Со жгучей обидой она подумала о своем томительном пребывании в комнате для дачи свидетельских показаний в конторе шерифа, вдруг подумала, что хорошо было бы просто предстать перед глазами Данжермона и нажать на спусковой крючок. Но она знала, что это невозможно.
Доказательства. Очевидные факты. Мозг ее упорно работал, и она поднялась с кровати, зашагала, нервно покусывая ноготь большого пальца. Да он лучше ее знает, что все надо представить таким образом, чтобы отвести от себя всякие подозрения. Но не должна ли его самонадеянность заглушить его здравый смысл?

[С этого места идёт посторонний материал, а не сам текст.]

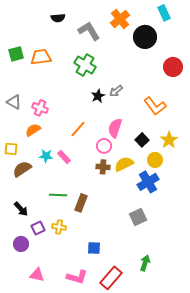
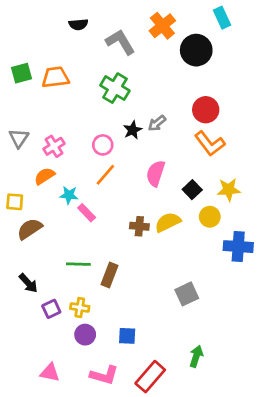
red circle: (173, 67) -> (206, 110), moved
gray triangle: (14, 102) -> (19, 138), turned 35
pink cross: (40, 108) -> (54, 146), turned 35
yellow star: (169, 140) -> (229, 190), turned 30
pink circle: (104, 146) -> (103, 145), moved
cyan star: (46, 156) -> (69, 195), moved
blue cross: (148, 182) -> (238, 247), moved, turned 35
purple circle: (21, 244) -> (85, 335), moved

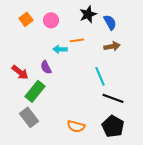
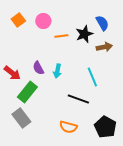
black star: (88, 14) -> (84, 34), moved
orange line: (77, 40) -> (61, 36), moved
cyan arrow: (60, 49) -> (57, 71), moved, turned -80
black line: (113, 98) -> (78, 99), moved

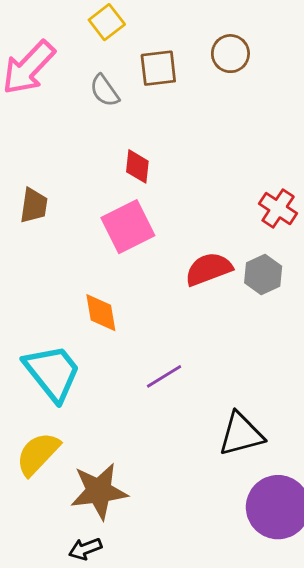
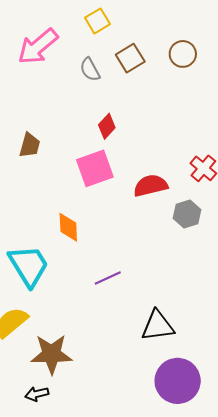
brown square: (158, 68) -> (130, 58), turned -32
red diamond: (137, 166) -> (107, 126), turned 30
red semicircle: (209, 269) -> (151, 186), moved

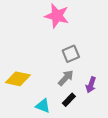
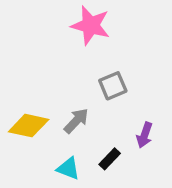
gray arrow: (66, 78) -> (76, 121), moved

Он думает, что он непобедим. Она видела это по его глазам и угадывала это чувство в лицах других маньяков-убийц. Ему столько раз удавалось остаться неразоблаченным, что он уверовал, будто никто не сможет поймать его. Это сознание своей особой власти, это чувство вседозволенности и должно неминуемо привести к его падению.
Брать на память вещи своих жертв было делом обычным. Она знала, что у него была часть украшений, по-, тому что он присылал их и ей, опутывая сетью, а она даже не подозревала об этом. А не значило ли это, что где-то были спрятаны и другие украшения?
Ни один человек не знал, где были убиты женщины, только то, куда их перевезли и бросили. Их тела были найдены в пяти округах, и большинство женщин были не из тех мест, где их обнаружили. Умно. Он прекрасно понимал, что привлечение к расследованию полицейских чиновников разных юрисдикции только усложнит поиски.
И самым важным оставался вопрос о том, где происходили убийства. В каком-то тайном месте, в берлоге, где он чувствовал себя в безопасности, творя свои мерзости? Если так оно и было, она вряд ли могла рассчитывать на то, чтобы отыскать его. Огромное пространство в тысячи акров, самое глухое и болотистое в Штатах. Легче отыскать пресловутую иголку.
Он никогда бы не рискнул убивать в своем доме. Он никогда бы не рискнул оказаться увиденным в обществе женщины, которую он собирался убить. Да и не те это были женщины, чтобы представить ухаживающего за ними Данжермона, в его-то положении. Но он был из тех мужчин, которым женщины доверяют, — красивый, отлично одетый, прекрасно образованный. Всем кажется, что убийца бывает безобразным, с безумными глазами, отчаявшимся бедняком с небритой щетиной.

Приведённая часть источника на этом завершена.